▸ EXERCISE DETAILS:
For each entry, return the text exactly and omit any image.

INPUT Start Marker

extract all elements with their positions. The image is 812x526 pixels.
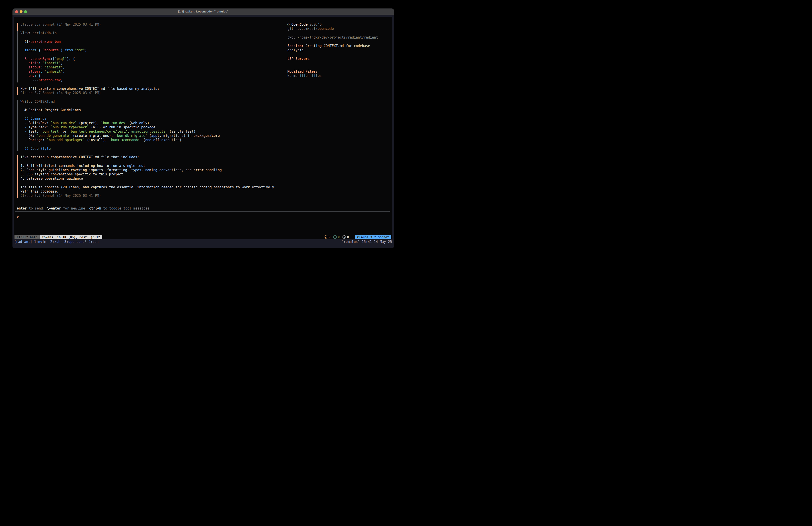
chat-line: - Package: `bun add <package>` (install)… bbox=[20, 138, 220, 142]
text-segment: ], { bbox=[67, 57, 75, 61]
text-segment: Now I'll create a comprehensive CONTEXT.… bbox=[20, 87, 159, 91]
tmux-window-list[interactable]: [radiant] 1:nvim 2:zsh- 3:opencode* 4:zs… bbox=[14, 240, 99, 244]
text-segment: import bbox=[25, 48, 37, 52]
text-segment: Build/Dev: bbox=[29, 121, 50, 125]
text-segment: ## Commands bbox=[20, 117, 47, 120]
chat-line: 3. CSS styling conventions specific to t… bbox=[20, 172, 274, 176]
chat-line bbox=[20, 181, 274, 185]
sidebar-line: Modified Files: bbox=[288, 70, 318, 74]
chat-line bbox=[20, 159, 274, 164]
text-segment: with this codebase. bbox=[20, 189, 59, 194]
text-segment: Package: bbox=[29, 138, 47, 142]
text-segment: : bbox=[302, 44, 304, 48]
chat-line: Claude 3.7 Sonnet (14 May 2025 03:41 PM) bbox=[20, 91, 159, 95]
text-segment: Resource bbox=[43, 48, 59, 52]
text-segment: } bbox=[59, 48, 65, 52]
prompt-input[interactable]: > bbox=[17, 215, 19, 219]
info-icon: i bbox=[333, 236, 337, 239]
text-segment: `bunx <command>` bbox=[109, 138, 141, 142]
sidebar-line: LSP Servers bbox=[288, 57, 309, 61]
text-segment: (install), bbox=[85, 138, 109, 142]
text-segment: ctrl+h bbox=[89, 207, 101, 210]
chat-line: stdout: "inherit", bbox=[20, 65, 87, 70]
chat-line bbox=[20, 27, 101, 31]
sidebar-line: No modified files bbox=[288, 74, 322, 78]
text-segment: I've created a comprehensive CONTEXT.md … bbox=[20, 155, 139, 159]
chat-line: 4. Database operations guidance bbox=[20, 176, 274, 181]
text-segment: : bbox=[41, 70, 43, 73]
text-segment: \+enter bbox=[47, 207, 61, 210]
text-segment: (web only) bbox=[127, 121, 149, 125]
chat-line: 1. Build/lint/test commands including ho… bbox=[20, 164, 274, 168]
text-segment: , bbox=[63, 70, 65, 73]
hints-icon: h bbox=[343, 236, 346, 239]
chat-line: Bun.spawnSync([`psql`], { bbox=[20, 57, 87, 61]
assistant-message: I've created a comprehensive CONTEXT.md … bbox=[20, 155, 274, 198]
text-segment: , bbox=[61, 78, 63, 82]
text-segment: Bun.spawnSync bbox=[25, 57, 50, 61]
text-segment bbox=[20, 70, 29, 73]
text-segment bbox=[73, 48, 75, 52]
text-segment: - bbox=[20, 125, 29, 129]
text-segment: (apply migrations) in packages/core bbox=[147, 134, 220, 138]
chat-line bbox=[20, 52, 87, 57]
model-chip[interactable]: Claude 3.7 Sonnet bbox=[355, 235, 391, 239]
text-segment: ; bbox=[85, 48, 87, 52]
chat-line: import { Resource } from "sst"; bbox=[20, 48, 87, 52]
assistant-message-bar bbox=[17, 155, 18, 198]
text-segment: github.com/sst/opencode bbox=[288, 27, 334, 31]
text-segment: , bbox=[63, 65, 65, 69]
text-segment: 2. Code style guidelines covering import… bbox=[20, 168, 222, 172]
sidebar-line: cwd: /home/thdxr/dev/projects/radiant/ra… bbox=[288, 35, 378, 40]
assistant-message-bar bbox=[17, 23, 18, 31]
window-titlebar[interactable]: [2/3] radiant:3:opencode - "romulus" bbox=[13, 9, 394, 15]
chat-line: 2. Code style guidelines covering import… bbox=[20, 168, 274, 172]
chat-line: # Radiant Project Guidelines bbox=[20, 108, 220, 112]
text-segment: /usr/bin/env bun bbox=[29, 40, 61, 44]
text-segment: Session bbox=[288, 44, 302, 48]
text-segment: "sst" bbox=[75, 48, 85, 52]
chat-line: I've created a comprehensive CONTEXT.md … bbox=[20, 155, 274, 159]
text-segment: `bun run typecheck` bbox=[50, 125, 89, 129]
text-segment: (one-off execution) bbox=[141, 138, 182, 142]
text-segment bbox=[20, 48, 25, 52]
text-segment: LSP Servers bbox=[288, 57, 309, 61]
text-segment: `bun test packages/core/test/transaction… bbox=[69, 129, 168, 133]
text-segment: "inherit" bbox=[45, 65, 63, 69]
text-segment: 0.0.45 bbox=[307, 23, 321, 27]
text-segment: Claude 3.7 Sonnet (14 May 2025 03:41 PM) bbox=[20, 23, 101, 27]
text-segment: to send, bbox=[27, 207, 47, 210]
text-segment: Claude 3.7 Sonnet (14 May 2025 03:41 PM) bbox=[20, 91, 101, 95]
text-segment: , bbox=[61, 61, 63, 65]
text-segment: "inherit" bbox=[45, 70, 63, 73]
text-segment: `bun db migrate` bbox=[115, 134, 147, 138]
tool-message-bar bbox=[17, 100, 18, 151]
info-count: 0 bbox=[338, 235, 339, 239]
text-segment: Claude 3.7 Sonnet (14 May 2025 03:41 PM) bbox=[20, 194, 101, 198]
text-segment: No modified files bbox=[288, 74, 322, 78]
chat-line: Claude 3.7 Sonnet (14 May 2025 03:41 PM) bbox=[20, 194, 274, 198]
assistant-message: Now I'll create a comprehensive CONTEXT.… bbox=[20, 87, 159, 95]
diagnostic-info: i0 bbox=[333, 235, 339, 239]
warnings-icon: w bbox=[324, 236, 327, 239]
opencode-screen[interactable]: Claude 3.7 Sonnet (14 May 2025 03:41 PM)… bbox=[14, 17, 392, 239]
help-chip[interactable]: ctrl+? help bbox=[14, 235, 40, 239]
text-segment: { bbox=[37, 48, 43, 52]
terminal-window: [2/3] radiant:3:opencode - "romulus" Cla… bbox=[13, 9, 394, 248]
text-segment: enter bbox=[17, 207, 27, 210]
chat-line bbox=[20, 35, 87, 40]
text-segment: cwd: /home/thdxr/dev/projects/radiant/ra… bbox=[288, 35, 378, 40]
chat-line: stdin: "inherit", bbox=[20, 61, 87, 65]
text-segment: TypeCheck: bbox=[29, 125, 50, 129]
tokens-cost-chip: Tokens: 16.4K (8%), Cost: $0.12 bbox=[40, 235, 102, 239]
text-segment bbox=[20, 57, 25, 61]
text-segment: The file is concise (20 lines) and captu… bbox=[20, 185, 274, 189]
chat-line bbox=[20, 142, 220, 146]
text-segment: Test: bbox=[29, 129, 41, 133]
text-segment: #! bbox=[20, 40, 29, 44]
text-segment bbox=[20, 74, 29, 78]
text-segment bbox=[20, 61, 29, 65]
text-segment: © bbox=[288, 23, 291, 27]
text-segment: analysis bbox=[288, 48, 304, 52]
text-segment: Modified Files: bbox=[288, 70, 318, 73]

INPUT End Marker

▸ EXPECTED ANSWER:
extract all elements with their positions. The image is 812x526 pixels.
chat-line: - Package: `bun add <package>` (install)… bbox=[20, 138, 220, 142]
text-segment: ], { bbox=[67, 57, 75, 61]
text-segment: Now I'll create a comprehensive CONTEXT.… bbox=[20, 87, 159, 91]
tmux-window-list[interactable]: [radiant] 1:nvim 2:zsh- 3:opencode* 4:zs… bbox=[14, 240, 99, 244]
text-segment: import bbox=[25, 48, 37, 52]
text-segment: Build/Dev: bbox=[29, 121, 50, 125]
text-segment: ## Commands bbox=[20, 117, 47, 120]
chat-line: 3. CSS styling conventions specific to t… bbox=[20, 172, 274, 176]
chat-line bbox=[20, 181, 274, 185]
sidebar-line: Modified Files: bbox=[288, 70, 318, 74]
chat-line bbox=[20, 159, 274, 164]
text-segment: with this codebase. bbox=[20, 189, 59, 194]
text-segment: Package: bbox=[29, 138, 47, 142]
text-segment: : bbox=[302, 44, 304, 48]
chat-line: Claude 3.7 Sonnet (14 May 2025 03:41 PM) bbox=[20, 91, 159, 95]
text-segment: Resource bbox=[43, 48, 59, 52]
text-segment: } bbox=[59, 48, 65, 52]
prompt-input[interactable]: > bbox=[17, 215, 19, 219]
info-icon: i bbox=[333, 236, 337, 239]
text-segment: `bunx <command>` bbox=[109, 138, 141, 142]
sidebar-line: LSP Servers bbox=[288, 57, 309, 61]
text-segment: (install), bbox=[85, 138, 109, 142]
text-segment: ctrl+h bbox=[89, 207, 101, 210]
chat-line: stdout: "inherit", bbox=[20, 65, 87, 70]
chat-line bbox=[20, 27, 101, 31]
sidebar-line: No modified files bbox=[288, 74, 322, 78]
text-segment: I've created a comprehensive CONTEXT.md … bbox=[20, 155, 139, 159]
chat-line: 4. Database operations guidance bbox=[20, 176, 274, 181]
text-segment: : bbox=[41, 70, 43, 73]
text-segment: \+enter bbox=[47, 207, 61, 210]
text-segment: (web only) bbox=[127, 121, 149, 125]
chat-line: 1. Build/lint/test commands including ho… bbox=[20, 164, 274, 168]
text-segment: , bbox=[63, 70, 65, 73]
hints-icon: h bbox=[343, 236, 346, 239]
chat-line: Bun.spawnSync([`psql`], { bbox=[20, 57, 87, 61]
assistant-message: I've created a comprehensive CONTEXT.md … bbox=[20, 155, 274, 198]
text-segment: , bbox=[61, 78, 63, 82]
text-segment: Bun.spawnSync bbox=[25, 57, 50, 61]
text-segment bbox=[20, 70, 29, 73]
text-segment bbox=[73, 48, 75, 52]
text-segment: - bbox=[20, 125, 29, 129]
text-segment: (apply migrations) in packages/core bbox=[147, 134, 220, 138]
chat-line bbox=[20, 52, 87, 57]
model-chip[interactable]: Claude 3.7 Sonnet bbox=[355, 235, 391, 239]
text-segment: ; bbox=[85, 48, 87, 52]
chat-line: import { Resource } from "sst"; bbox=[20, 48, 87, 52]
assistant-message-bar bbox=[17, 155, 18, 198]
text-segment: github.com/sst/opencode bbox=[288, 27, 334, 31]
text-segment: , bbox=[63, 65, 65, 69]
text-segment: 2. Code style guidelines covering import… bbox=[20, 168, 222, 172]
sidebar-line: cwd: /home/thdxr/dev/projects/radiant/ra… bbox=[288, 35, 378, 40]
assistant-message-bar bbox=[17, 23, 18, 31]
window-titlebar[interactable]: [2/3] radiant:3:opencode - "romulus" bbox=[13, 9, 394, 15]
chat-line: 2. Code style guidelines covering import… bbox=[20, 168, 274, 172]
chat-line: # Radiant Project Guidelines bbox=[20, 108, 220, 112]
text-segment: /usr/bin/env bun bbox=[29, 40, 61, 44]
text-segment: Session bbox=[288, 44, 302, 48]
text-segment: "sst" bbox=[75, 48, 85, 52]
chat-line: I've created a comprehensive CONTEXT.md … bbox=[20, 155, 274, 159]
text-segment: `bun run typecheck` bbox=[50, 125, 89, 129]
text-segment: (one-off execution) bbox=[141, 138, 182, 142]
text-segment bbox=[20, 48, 25, 52]
text-segment: LSP Servers bbox=[288, 57, 309, 61]
text-segment: `bun test packages/core/test/transaction… bbox=[69, 129, 168, 133]
text-segment: "inherit" bbox=[45, 65, 63, 69]
text-segment: 0.0.45 bbox=[307, 23, 321, 27]
text-segment: Claude 3.7 Sonnet (14 May 2025 03:41 PM) bbox=[20, 23, 101, 27]
text-segment: to send, bbox=[27, 207, 47, 210]
text-segment: Claude 3.7 Sonnet (14 May 2025 03:41 PM) bbox=[20, 91, 101, 95]
text-segment: , bbox=[61, 61, 63, 65]
text-segment: "inherit" bbox=[45, 70, 63, 73]
text-segment: `bun db migrate` bbox=[115, 134, 147, 138]
tool-message-bar bbox=[17, 100, 18, 151]
info-count: 0 bbox=[338, 235, 339, 239]
text-segment: Claude 3.7 Sonnet (14 May 2025 03:41 PM) bbox=[20, 194, 101, 198]
text-segment: No modified files bbox=[288, 74, 322, 78]
chat-line: Claude 3.7 Sonnet (14 May 2025 03:41 PM) bbox=[20, 194, 274, 198]
assistant-message: Now I'll create a comprehensive CONTEXT.… bbox=[20, 87, 159, 95]
diagnostic-info: i0 bbox=[333, 235, 339, 239]
warnings-icon: w bbox=[324, 236, 327, 239]
opencode-screen[interactable]: Claude 3.7 Sonnet (14 May 2025 03:41 PM)… bbox=[14, 17, 392, 239]
help-chip[interactable]: ctrl+? help bbox=[14, 235, 40, 239]
text-segment: { bbox=[37, 48, 43, 52]
terminal-window: [2/3] radiant:3:opencode - "romulus" Cla… bbox=[13, 9, 394, 248]
text-segment: enter bbox=[17, 207, 27, 210]
chat-line bbox=[20, 35, 87, 40]
text-segment: cwd: /home/thdxr/dev/projects/radiant/ra… bbox=[288, 35, 378, 40]
chat-line: stdin: "inherit", bbox=[20, 61, 87, 65]
text-segment: TypeCheck: bbox=[29, 125, 50, 129]
tokens-cost-chip: Tokens: 16.4K (8%), Cost: $0.12 bbox=[40, 235, 102, 239]
text-segment bbox=[20, 57, 25, 61]
text-segment: The file is concise (20 lines) and captu… bbox=[20, 185, 274, 189]
chat-line bbox=[20, 142, 220, 146]
text-segment: Test: bbox=[29, 129, 41, 133]
text-segment: #! bbox=[20, 40, 29, 44]
text-segment bbox=[20, 74, 29, 78]
text-segment bbox=[20, 61, 29, 65]
text-segment: © bbox=[288, 23, 291, 27]
text-segment: analysis bbox=[288, 48, 304, 52]
text-segment: Modified Files: bbox=[288, 70, 318, 73]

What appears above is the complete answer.